• [SUPPLIED RECORDS]
= Beginning of Section =

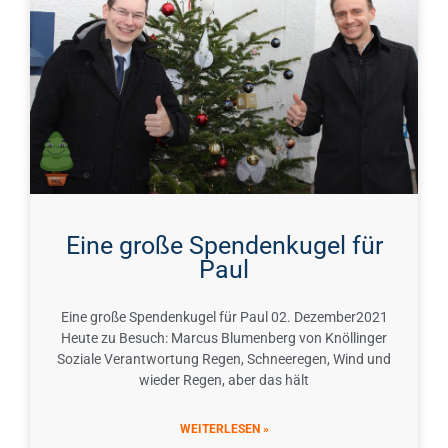
Eine große Spendenkugel für
Paul
Eine große Spendenkugel für Paul 02. Dezember2021
Heute zu Besuch: Marcus Blumenberg von Knöllinger
Soziale Verantwortung Regen, Schneeregen, Wind und
wieder Regen, aber das hält
WEITERLESEN »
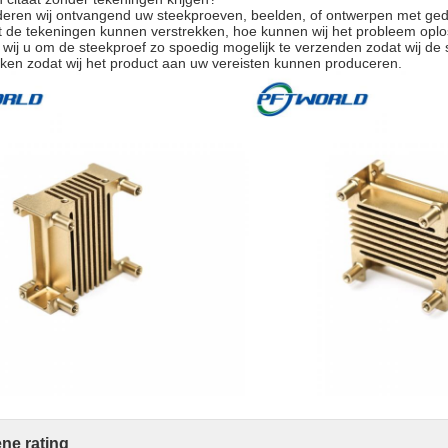
eren wij ontvangend uw steekproeven, beelden, of ontwerpen met gede
iet de tekeningen kunnen verstrekken, hoe kunnen wij het probleem opl
ij u om de steekproef zo spoedig mogelijk te verzenden zodat wij de
kken zodat wij het product aan uw vereisten kunnen produceren.
ne rating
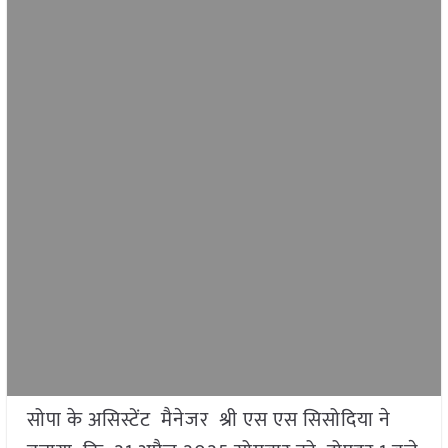
सोपा के असिस्टेंट मैनेजर श्री एस एस सिसोदिया ने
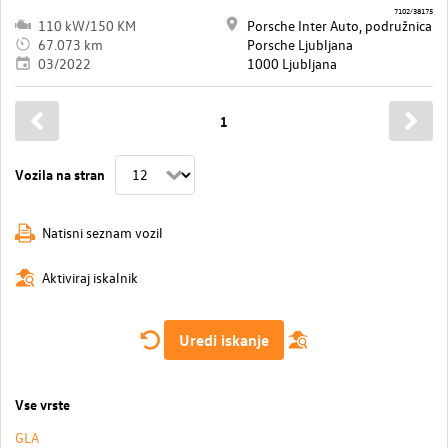
7102/38175
110 kW/150 KM
Porsche Inter Auto, podružnica
67.073 km
Porsche Ljubljana
03/2022
1000 Ljubljana
1
Vozila na stran
Natisni seznam vozil
Aktiviraj iskalnik
Uredi iskanje
Vse vrste
GLA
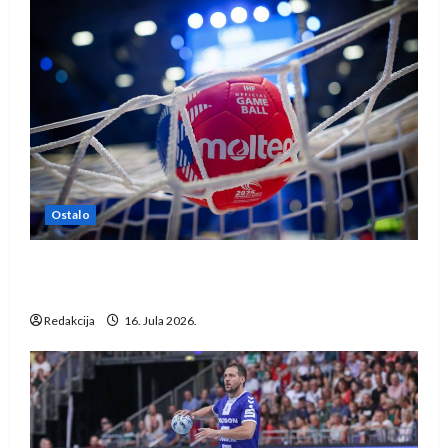
Ostalo
IHF ukinuo suspenziju: Rusija i Bjelorusija
vraćaju se u međunarodni rukomet
Redakcija
16. Jula 2026.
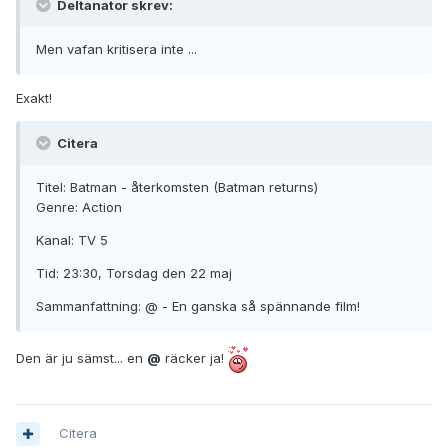
Deltanator skrev:
Men vafan kritisera inte ...
Exakt!
Citera
Titel: Batman - återkomsten (Batman returns)
Genre: Action
Kanal: TV 5
Tid: 23:30, Torsdag den 22 maj
Sammanfattning: @ - En ganska så spännande film!
Den är ju sämst... en
@
räcker ja!
Citera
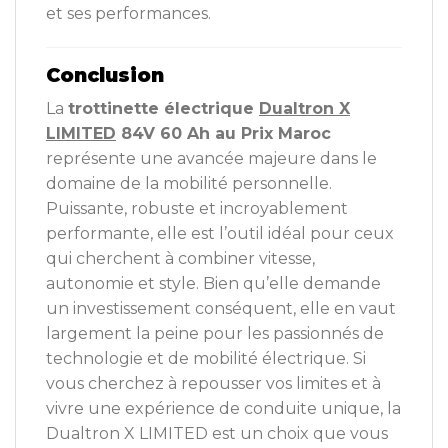
et ses performances.
Conclusion
La
trottinette électrique
Dualtron X
LIMITED
84V 60 Ah au Prix Maroc
représente une avancée majeure dans le
domaine de la mobilité personnelle.
Puissante, robuste et incroyablement
performante, elle est l’outil idéal pour ceux
qui cherchent à combiner vitesse,
autonomie et style. Bien qu’elle demande
un investissement conséquent, elle en vaut
largement la peine pour les passionnés de
technologie et de mobilité électrique. Si
vous cherchez à repousser vos limites et à
vivre une expérience de conduite unique, la
Dualtron X LIMITED est un choix que vous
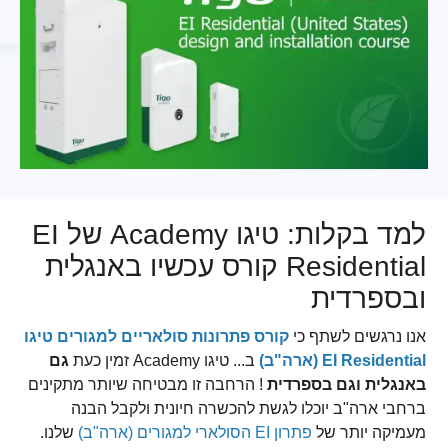
למד בקלות: טיגו Academy של EI
Residential קורס עכשיו באנגלית
ובספרדית
אנו נרגשים לשתף כי
קורס פתרונות סולאריים למגורים טיגו
EI Residential (ארה"ב)
ב... טיגו Academy זמין כעת
גם
באנגלית וגם בספרדית
! הרחבה זו מבטיחה שיותר מתקינים
ברחבי ארה"ב יוכלו לגשת להכשרה חיונית ולקבל הבנה
מעמיקה יותר של
פתרון EI הסולארי למגורים (ארה"ב)
שלנו.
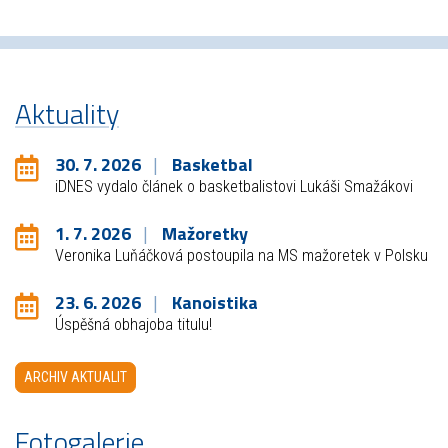
Aktuality
30. 7. 2026
Basketbal
iDNES vydalo článek o basketbalistovi Lukáši Smažákovi
1. 7. 2026
Mažoretky
Veronika Luňáčková postoupila na MS mažoretek v Polsku
23. 6. 2026
Kanoistika
Úspěšná obhajoba titulu!
ARCHIV AKTUALIT
Fotogalerie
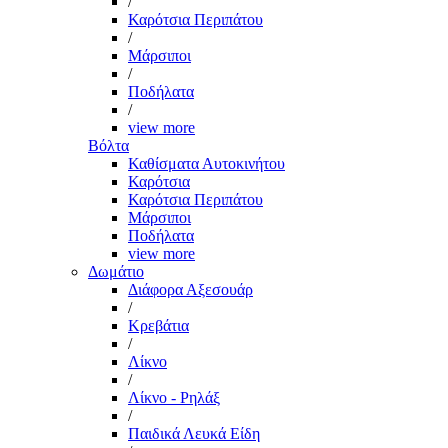
/
Καρότσια Περιπάτου
/
Μάρσιποι
/
Ποδήλατα
/
view more
Βόλτα
Καθίσματα Αυτοκινήτου
Καρότσια
Καρότσια Περιπάτου
Μάρσιποι
Ποδήλατα
view more
Δωμάτιο
Διάφορα Αξεσουάρ
/
Κρεβάτια
/
Λίκνο
/
Λίκνο - Ρηλάξ
/
Παιδικά Λευκά Είδη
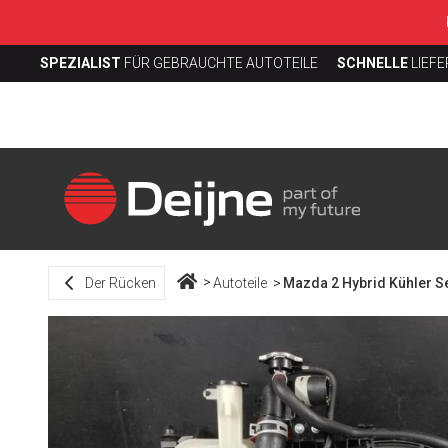
SPEZIALIST
FÜR GEBRAUCHTE AUTOTEILE
SCHNELLE
LIEF
Der Rücken
Autoteile
Mazda 2 Hybrid Kühler S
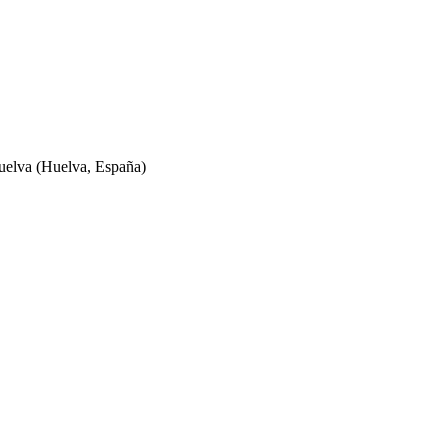
uelva
(Huelva, España)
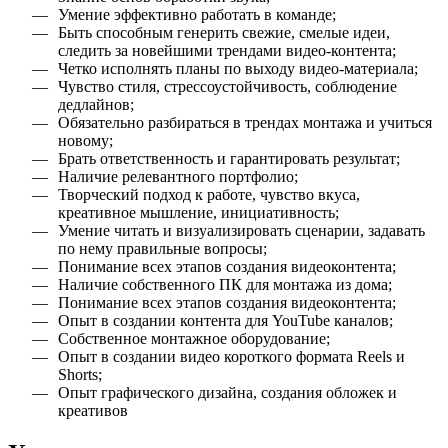
Умение эффективно работать в команде;
Быть способным генерить свежие, смелые идеи,
следить за новейшими трендами видео-контента;
Четко исполнять планы по выходу видео-материала;
Чувство стиля, стрессоустойчивость, соблюдение
дедлайнов;
Обязательно разбираться в трендах монтажа и учиться
новому;
Брать ответственность и гарантировать результат;
Наличие релевантного портфолио;
Творческий подход к работе, чувство вкуса,
креативное мышление, инициативность;
Умение читать и визуализировать сценарии, задавать
по нему правильные вопросы;
Понимание всех этапов создания видеоконтента;
Наличие собственного ПК для монтажа из дома;
Понимание всех этапов создания видеоконтента;
Опыт в создании контента для YouTube каналов;
Собственное монтажное оборудование;
Опыт в создании видео короткого формата Reels и
Shorts;
Опыт графического дизайна, создания обложек и
креативов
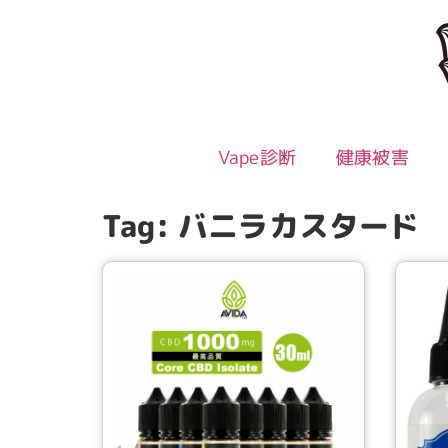
Vape診断
健康被害
Tag: バニラカスタード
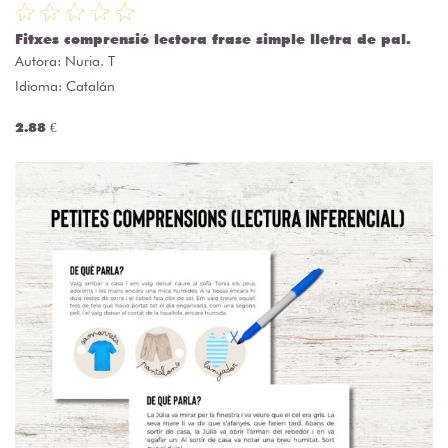
Fitxes comprensió lectora frase simple lletra de pal.
Autora:
Nuria. T
Idioma: Catalán
2.88 €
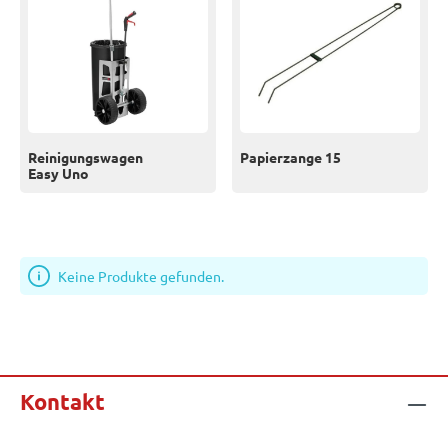
Reinigungswagen
Papierzange 15
Easy Uno
Keine Produkte gefunden.
Kontakt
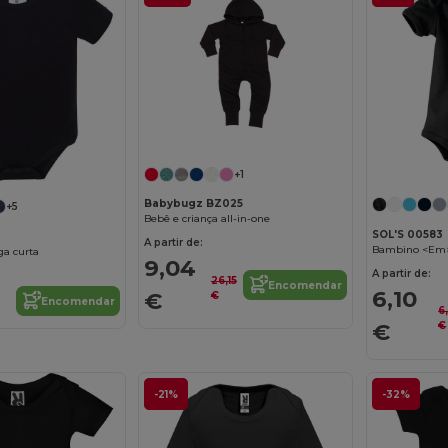
+1
Babybugz BZ025
+5
Bebê e criança all-in-one
SOL'S 00583
A partir de:
Bambino <Em
a curta
9,04
A partir de:
26,15
Encomendar
6,10
€
€
Encomendar
6
€
€
-21%
-32%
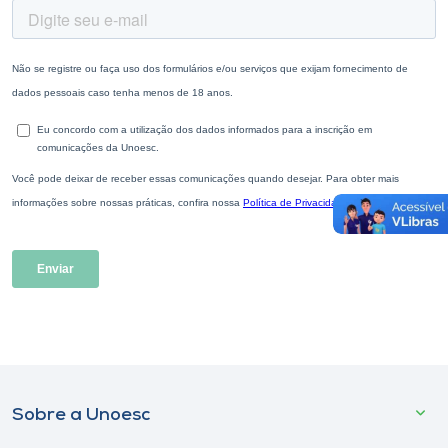
Sobre a Unoesc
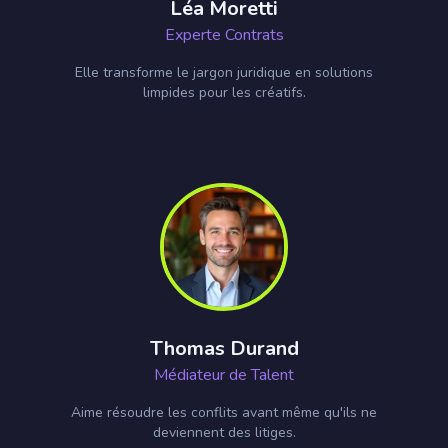
Léa Moretti
Experte Contrats
Elle transforme le jargon juridique en solutions
limpides pour les créatifs.
Thomas Durand
Médiateur de Talent
Aime résoudre les conflits avant même qu'ils ne
deviennent des litiges.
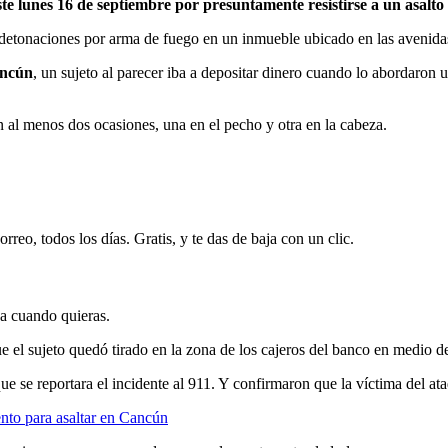
ste lunes 16 de septiembre por presuntamente resistirse a un asalt
detonaciones por arma de fuego en un inmueble ubicado en las avenida
ncún
, un sujeto al parecer iba a depositar dinero cuando lo abordaron
n al menos dos ocasiones, una en el pecho y otra en la cabeza.
rreo, todos los días. Gratis, y te das de baja con un clic.
ja cuando quieras.
 el sujeto quedó tirado en la zona de los cajeros del banco en medio d
e se reportara el incidente al 911. Y confirmaron que la víctima del ata
nto para asaltar en Cancún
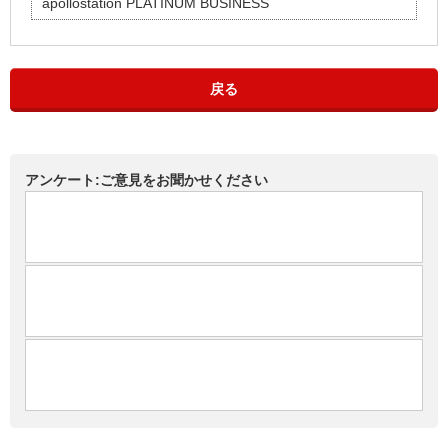
apollostation PLATINUM BUSINESS
戻る
アンケート:ご意見をお聞かせください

= End of Section =

• [TASK PROMPT] Your answer must consist of the entries, unchanged, with no pictures in it.

• [OUTPUT OF THE TASK]
Eine große Spendenkugel für
Paul
Eine große Spendenkugel für Paul 02. Dezember2021
Heute zu Besuch: Marcus Blumenberg von Knöllinger
Soziale Verantwortung Regen, Schneeregen, Wind und
wieder Regen, aber das hält
WEITERLESEN »
eren wij ontvangend uw steekproeven, beelden, of ontwerpen met gede
iet de tekeningen kunnen verstrekken, hoe kunnen wij het probleem opl
ij u om de steekproef zo spoedig mogelijk te verzenden zodat wij de
kken zodat wij het product aan uw vereisten kunnen produceren.
ne rating
सोपा के असिस्टेंट मैनेजर श्री एस एस सिसोदिया ने
7102/38175
110 kW/150 KM
Porsche Inter Auto, podružnica
67.073 km
Porsche Ljubljana
03/2022
1000 Ljubljana
1
Vozila na stran
Natisni seznam vozil
Aktiviraj iskalnik
Uredi iskanje
Vse vrste
GLA
Ostalo
IHF ukinuo suspenziju: Rusija i Bjelorusija
vraćaju se u međunarodni rukomet
Redakcija
16. Jula 2026.
Deltanator skrev:
Men vafan kritisera inte ...
Exakt!
Citera
Titel: Batman - återkomsten (Batman returns)
Genre: Action
Kanal: TV 5
Tid: 23:30, Torsdag den 22 maj
Sammanfattning: @ - En ganska så spännande film!
Den är ju sämst... en
@
räcker ja!
Citera
et ses performances.
Conclusion
La
trottinette électrique
Dualtron X
LIMITED
84V 60 Ah au Prix Maroc
représente une avancée majeure dans le
domaine de la mobilité personnelle.
Puissante, robuste et incroyablement
performante, elle est l’outil idéal pour ceux
qui cherchent à combiner vitesse,
autonomie et style. Bien qu’elle demande
un investissement conséquent, elle en vaut
largement la peine pour les passionnés de
technologie et de mobilité électrique. Si
vous cherchez à repousser vos limites et à
vivre une expérience de conduite unique, la
Dualtron X LIMITED est un choix que vous
למד בקלות: טיגו Academy של EI
Residential קורס עכשיו באנגלית
ובספרדית
אנו נרגשים לשתף כי
קורס פתרונות סולאריים למגורים טיגו
EI Residential (ארה"ב)
ב... טיגו Academy זמין כעת
גם
באנגלית וגם בספרדית
! הרחבה זו מבטיחה שיותר מתקינים
ברחבי ארה"ב יוכלו לגשת להכשרה חיונית ולקבל הבנה
מעמיקה יותר של
פתרון EI הסולארי למגורים (ארה"ב)
שלנו.
Aktuality
30. 7. 2026
Basketbal
iDNES vydalo článek o basketbalistovi Lukáši Smažákovi
1. 7. 2026
Mažoretky
Veronika Luňáčková postoupila na MS mažoretek v Polsku
23. 6. 2026
Kanoistika
Úspěšná obhajoba titulu!
ARCHIV AKTUALIT
Fotogalerie
/
Καρότσια Περιπάτου
/
Μάρσιποι
/
Ποδήλατα
/
view more
Βόλτα
Καθίσματα Αυτοκινήτου
Καρότσια
Καρότσια Περιπάτου
Μάρσιποι
Ποδήλατα
view more
Δωμάτιο
Διάφορα Αξεσουάρ
/
Κρεβάτια
/
Λίκνο
/
Λίκνο - Ρηλάξ
/
Παιδικά Λευκά Είδη
SPEZIALIST
FÜR GEBRAUCHTE AUTOTEILE
SCHNELLE
LIEF
Der Rücken
Autoteile
Mazda 2 Hybrid Kühler S
uelva
(Huelva, España)
Умение эффективно работать в команде;
Быть способным генерить свежие, смелые идеи,
следить за новейшими трендами видео-контента;
Четко исполнять планы по выходу видео-материала;
Чувство стиля, стрессоустойчивость, соблюдение
дедлайнов;
Обязательно разбираться в трендах монтажа и учиться
новому;
Брать ответственность и гарантировать результат;
Наличие релевантного портфолио;
Творческий подход к работе, чувство вкуса,
креативное мышление, инициативность;
Умение читать и визуализировать сценарии, задавать
по нему правильные вопросы;
Понимание всех этапов создания видеоконтента;
Наличие собственного ПК для монтажа из дома;
Понимание всех этапов создания видеоконтента;
Опыт в создании контента для YouTube каналов;
Собственное монтажное оборудование;
Опыт в создании видео короткого формата Reels и
Shorts;
Опыт графического дизайна, создания обложек и
креативов
Vape診断
健康被害
Tag: バニラカスタード
Fitxes comprensió lectora frase simple lletra de pal.
Autora:
Nuria. T
Idioma: Catalán
2.88 €
Reinigungswagen
Papierzange 15
Easy Uno
Keine Produkte gefunden.
Kontakt
+1
Babybugz BZ025
+5
Bebê e criança all-in-one
SOL'S 00583
A partir de:
Bambino <Em
a curta
9,04
A partir de:
26,15
Encomendar
6,10
€
€
Encomendar
6
€
€
-21%
-32%
Sobre a Unoesc
Léa Moretti
Experte Contrats
Elle transforme le jargon juridique en solutions
limpides pour les créatifs.
Thomas Durand
Médiateur de Talent
Aime résoudre les conflits avant même qu'ils ne
deviennent des litiges.
ste lunes 16 de septiembre por presuntamente resistirse a un asalt
detonaciones por arma de fuego en un inmueble ubicado en las avenida
ncún
, un sujeto al parecer iba a depositar dinero cuando lo abordaron
n al menos dos ocasiones, una en el pecho y otra en la cabeza.
rreo, todos los días. Gratis, y te das de baja con un clic.
ja cuando quieras.
 el sujeto quedó tirado en la zona de los cajeros del banco en medio d
e se reportara el incidente al 911. Y confirmaron que la víctima del ata
nto para asaltar en Cancún
apollostation PLATINUM BUSINESS
戻る
アンケート:ご意見をお聞かせください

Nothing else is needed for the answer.